Imphal, July 23 2017: The inclusion of geologists and civil engineers while constructing roads and bridges as well as developing the inhabited areas will reduce the chances of landslides, said Sanoujam Manichandra, a scientist at the Seismological Observatory located at the MU Campus .

In an interview with The Sangai Express, Manichandra pointed out that in the earlier times, there have been instances of huge landslides and fissures on the road which originated from Kohima and reached Imphal via the National Highway and went further to Mizoram through the western side (Mao and Churachandpur) by hugging the foothills .

“Because of this, the National Highway route is littered with areas of loose soil even today.

During World War II, the British constructed the road as a wartime measure along the region’s hilly terrain for the movement of their troops and supplies and the people of Manipur started using as a National Highway later”, he explained .

He said, “This old roadway has been prone to landslides in the past and will remain so in the future.

In the other hilly districts also, areas where landslides have occurred already in the past are more likely to face it again.

Since people are not aware of earlier instances of landslides, they settle in these areas ignorant of the fact a landslide may occur at any moment.

So, relevant specialists like geologists and civil engineers must be included while preparing to build roads or bridges so as to ascertain the locations and sites where they can be safely built and to avoid potential and catastrophic landslides” .

He further added that due care must be taken as most areas in the hills are places where landslide has occurred in the past .

“To cut deep into the base of the hill while constructing National Highways or village roads is even more hazardous.

Either while constructing roads and bridges or settling down in a new place, prior consultation must be had with the concerned experts as well as village chiefs and respective DCs.

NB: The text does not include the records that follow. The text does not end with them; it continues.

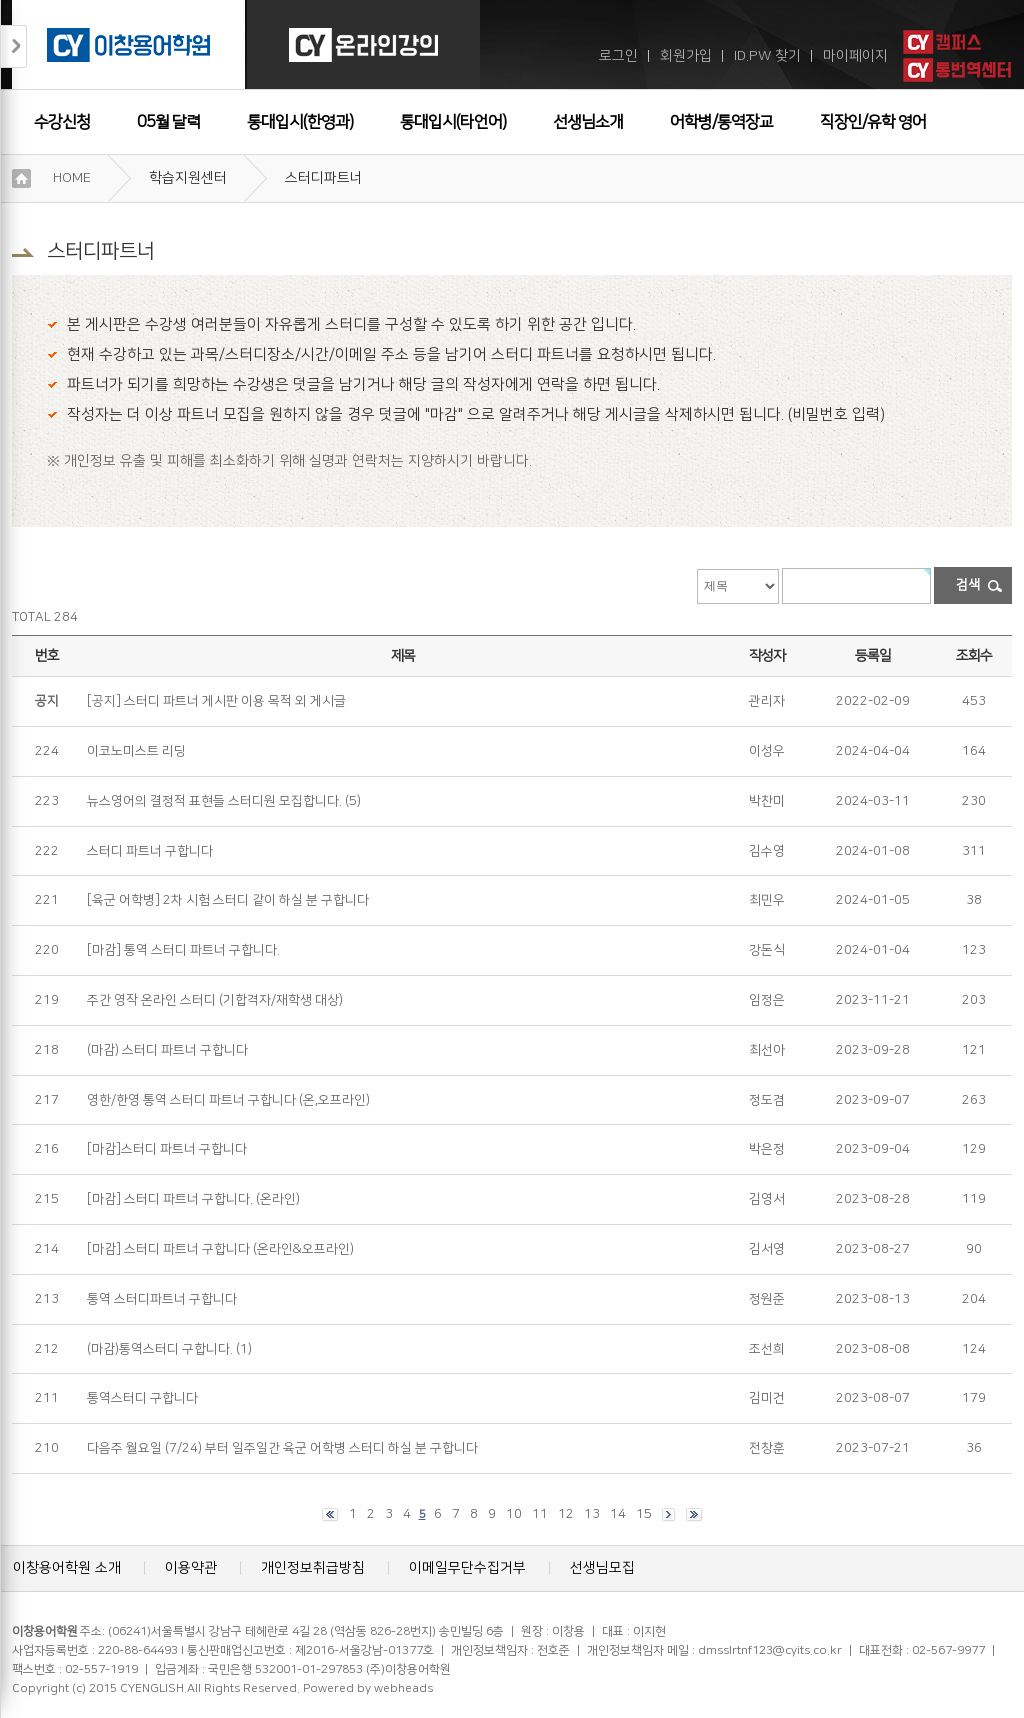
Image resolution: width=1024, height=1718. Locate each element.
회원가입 (686, 56)
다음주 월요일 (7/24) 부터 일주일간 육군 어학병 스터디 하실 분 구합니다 (282, 1448)
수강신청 (62, 122)
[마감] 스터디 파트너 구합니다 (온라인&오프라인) (220, 1249)
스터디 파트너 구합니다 (150, 851)
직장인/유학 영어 (873, 122)
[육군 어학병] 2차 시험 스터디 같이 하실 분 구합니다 (228, 900)
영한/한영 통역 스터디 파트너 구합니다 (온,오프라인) (228, 1100)
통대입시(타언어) (453, 122)
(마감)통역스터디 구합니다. (160, 1349)
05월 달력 (168, 122)
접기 (14, 46)
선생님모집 (602, 1568)
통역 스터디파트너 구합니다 (162, 1299)
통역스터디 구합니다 (142, 1398)
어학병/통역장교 (721, 122)
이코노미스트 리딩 (136, 751)
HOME (72, 178)
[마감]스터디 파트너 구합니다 (167, 1149)
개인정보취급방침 (313, 1568)
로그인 (618, 56)
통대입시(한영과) (300, 122)
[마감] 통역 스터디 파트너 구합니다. (183, 950)
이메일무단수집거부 (467, 1568)
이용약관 (191, 1568)
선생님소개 (588, 122)
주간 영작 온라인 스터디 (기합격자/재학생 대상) (215, 1000)
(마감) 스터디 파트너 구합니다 (167, 1050)
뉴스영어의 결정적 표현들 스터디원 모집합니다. (214, 801)
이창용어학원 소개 (67, 1568)
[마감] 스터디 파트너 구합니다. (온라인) (193, 1199)
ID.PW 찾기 (767, 56)
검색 (968, 585)
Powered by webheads (368, 1688)
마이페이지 (855, 56)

It may be an oversight but the Seismological Observatory has never come across any kind of survey involving any geologist or civil engineer so far.

Besides, there are further causes of worry with the rise of temperature due to global warming, shifting cultivation, storing of water for fisheries and deforestation which all makes it easier for landslides to happen”, Manichandra warned .

He also said that the normal amount of rainfall in a year is about 1500 mm but it has already reached approximately 1300 mm till the month of July .

“That leaves only 200 mm for the rest of the year which is quite less and therefore there might be a possibility of drought as well”, he added .

Manichandra also said that he has submitted various papers to the State Government over the years to include geologists and civil engineers while constructing roads and bridges in the hills.

“Unfortunately, no action has been taken so far on the suggestions of the Seismological Observatory”, Manichandra stated .

Since Manipur lies in an earthquake prone zone, he asked the people to consult the experts while constructing their houses .

“As the Indian Plate dives under the Myanmar Plate, Manipur lies in the Seismic Zone V.Because of the fluctuation in the temperature, there has been immense changes on the earth’s crust which is rather unfortunate”, he said .

The Seismological Observatory is a project under Professor Arunkumar of the Earth Sciences Department of Manipur University .

A GPS Station has been positioned on a hilltop inside MU campus since the last 12 years and another is stationed at the Langthabal Khoupum hilltop since 2014, he also added.